É o indicador mais revelador de todos, porque concentra toda a espera invisível: documento que não chega, protocolo que ninguém pediu, relatório médico incompleto. Escritórios que medem isso pela primeira vez costumam se assustar — e é justamente nesse intervalo que a capacidade se perde.

Como agir: se a média passa de duas semanas, o problema não é volume, é processo.

2. Horas operacionais por caso

O que mede: quantas horas de gente foram gastas em tarefas administrativas até o caso ficar pronto.

Serve para dois propósitos: dimensionar equipe com base em dado, e alimentar o cálculo de custo operacional por caso.

Como agir: registre a estimativa no fechamento de cada caso. Precisão perfeita não importa; a tendência ao longo dos meses importa muito.

3. Percentual de casos parados por pendência documental

O que mede: quantos casos, agora, estão travados esperando papel.
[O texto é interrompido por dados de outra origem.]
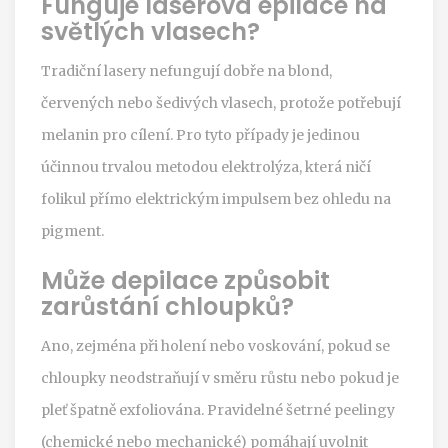
Funguje laserová epilace na
světlých vlasech?
Tradiční lasery nefungují dobře na blond,
červených nebo šedivých vlasech, protože potřebují
melanin pro cílení. Pro tyto případy je jedinou
účinnou trvalou metodou elektrolýza, která ničí
folikul přímo elektrickým impulsem bez ohledu na
pigment.
Může depilace způsobit
zarůstání chloupků?
Ano, zejména při holení nebo voskování, pokud se
chloupky neodstraňují v směru růstu nebo pokud je
pleť špatně exfoliována. Pravidelné šetrné peelingy
(chemické nebo mechanické) pomáhají uvolnit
É o indicador de fila. Se um terço da carteira está parada aguardando documento, o escritório tem um problema de cobrança ativa, não de captação.
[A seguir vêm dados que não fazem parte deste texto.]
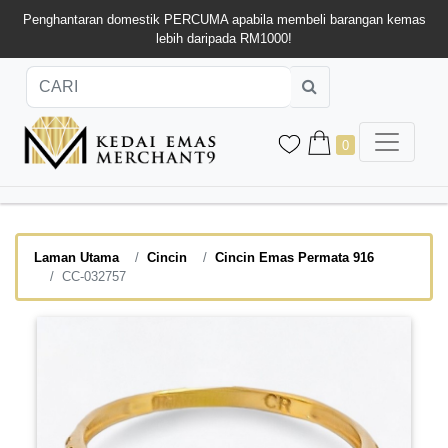
Penghantaran domestik PERCUMA apabila membeli barangan kemas
lebih daripada RM1000!
0
Laman Utama
Cincin
Cincin Emas Permata 916
CC-032757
Como agir: defina um responsável único pela cobrança e um intervalo fixo de contato com o cliente.

É esse conjunto de números que a operação MedApoio torna visível. Cada caso tem status, pendências mapeadas e histórico rastreável no portal — o escritório enxerga a etapa administrativa sem precisar administrá-la.

4. Custo operacional por caso versus ticket médio

O que mede: que fatia do honorário é consumida pela etapa administrativa.

É o indicador de margem. Um escritório pode estar crescendo em volume e encolhendo em resultado, porque cada caso novo traz junto um custo operacional que ninguém precificou.

Como agir: compare com o honorário médio por tipo de caso. Se a fatia for relevante, revise a estrutura antes de revisar a tabela de honorários.

5. Taxa de aproveitamento dos casos

O que mede: de cada dez casos que chegam, quantos viram atuação efetiva.

Uma taxa baixa aponta problema de triagem: o escritório gasta hora com casos inviáveis. Uma taxa alta demais também merece atenção — pode significar que o filtro não existe e que casos frágeis estão sendo aceitos.

Como agir: registre o motivo de cada recusa e de cada desistência. Em três meses, o padrão aparece sozinho.

Como medir sem comprar sistema

Uma planilha com cinco colunas resolve o começo: data de entrada, data em que o caso ficou pronto, horas administrativas estimadas, status atual e desfecho. Preenchida por três meses, ela responde os cinco indicadores acima.

O erro comum não é falta de ferramenta — é não ter um dono. Indicador sem responsável vira relatório bonito que ninguém usa.

Conclusão

Faturamento diz o que já aconteceu. Tempo de ciclo, horas por caso, fila de pendências, custo por caso e aproveitamento dizem o que vai acontecer. Em Direito da Saúde, onde o volume depende de uma etapa administrativa pesada, esses cinco números são o painel de controle real do escritório.